There is nothing more spectacular than walking through a cherry orchard in July. Beautiful clumps of shiny red fruit hanging from the branches. Cherries are in season from June through August. In BC we produce over 20 million dollars’ worth of cherries every year. Cherries, like other red fruit, contain the antioxidant anthocyanin which gives the red colour. Cherries also contain antioxidants such as phenols, quercetin and melatonin. Melatonin is known to help with sleep cycles. 1 cup of cherries contains 90 calories, 16% of your daily vitamin C needs and 3 grams of fibre. One of the types of fibre is pectin which is a soluble fibre known to help lower cholesterol levels and is also what makes cherries good for making jam and pie.

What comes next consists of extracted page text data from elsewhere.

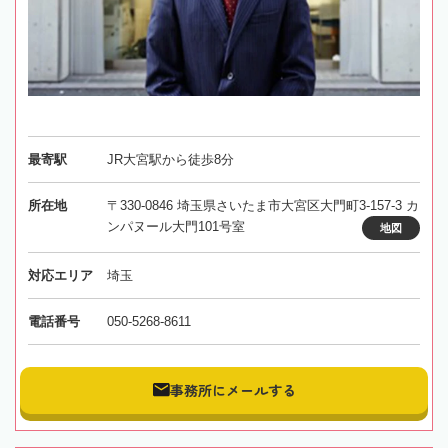
最寄駅
JR大宮駅から徒歩8分
所在地
〒330-0846 埼玉県さいたま市大宮区大門町3-157-3 カ
ンパヌール大門101号室
地図
対応エリア
埼玉
電話番号
050-5268-8611
事務所にメールする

They are also a source of vitamin A, boron which is important for bone health and potassium which helps lower blood pressure. Studies have also found that eating cherries (45 sweet cherries) may help reduce pain from gout. Sweet cherries contain 10 calories more per ½ cup serving than sour cherries. ¼ cup of dried cherries provides 136 calories, 27g sugar and0.2g of fibre.
There are two main types of cherries: sweet and sour or tart. These, of course, can be further broken down into many varieties. Sweet cherries include Bing, Rainier, Skeena, Sweetheart, Van, Chelan, Chinook, Lambert, Lapins, Staccato, Santina, Vista, Vivva and Christalina cherries, while Evans, Montmorency, and Galaxy cherries are tart.

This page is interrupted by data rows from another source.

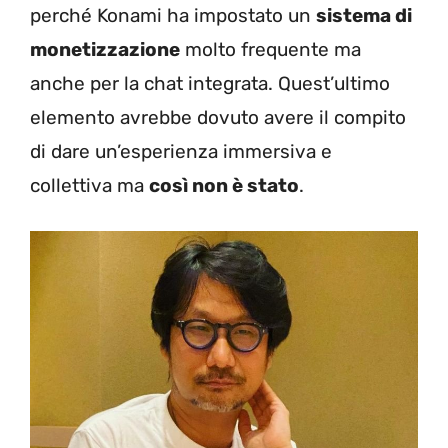
perché Konami ha impostato un
sistema di
monetizzazione
molto frequente ma
anche per la chat integrata. Quest’ultimo
elemento avrebbe dovuto avere il compito
di dare un’esperienza immersiva e
collettiva ma
così non è stato
.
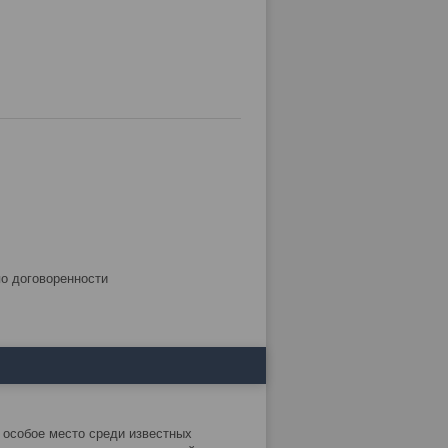
по договоренности
 особое место среди известных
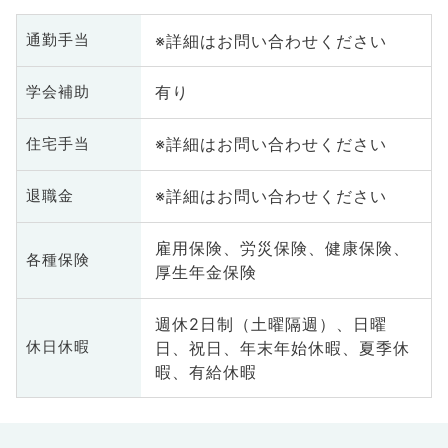
※詳細はお問い合わせください
通勤手当
有り
学会補助
※詳細はお問い合わせください
住宅手当
※詳細はお問い合わせください
退職金
雇用保険、労災保険、健康保険、
各種保険
厚生年金保険
週休2日制（土曜隔週）、日曜
日、祝日、年末年始休暇、夏季休
休日休暇
暇、有給休暇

Cherries should be firm and plump with shiny skin, free of wrinkles or blemishes. Cherries with the stem will last longer than those without. At some supermarkets, you can also get chilled or pitted cherries, which can be time-saving for cooking or baking. Dried cherries are another way to consume cherries in the off-season.
Cherries should be stored unwashed in the fridge in a plastic bag but they don’t need to be in a crisper. Wash them before eating, and, if you intend to freeze them, stem and pit them. Freezing works best if the cherries are laid on a baking pan in one layer in the freezer so they freeze individually, after which you can pop them in a plastic bag and freeze them, where they will last for up to 10 months! Pits can be cut out with a small knife or you can use cherry-pitters. Another method of preserving cherries is canning. Canned cherries can last for up to a year unopened, once opened they should be kept in the fridge, where they’ll only last for a couple of days. Dried cherries can be kept in a cool cupboard, fridge or freezer.
Fresh cherries are delicious as they are or added to a fruit salad. For lunch add them to a green salad with walnuts and goat cheese or for dinner cook them in a saucepan and pour them over pork tenderloin or rack of lamb. Dried cherries can be added to pancake mix, trail mix, stuffing, or granola. If you’re trying to use up frozen cherries from last year, adding them to yogurt or smoothies helps achieve an ice creamy texture while boosting flavour.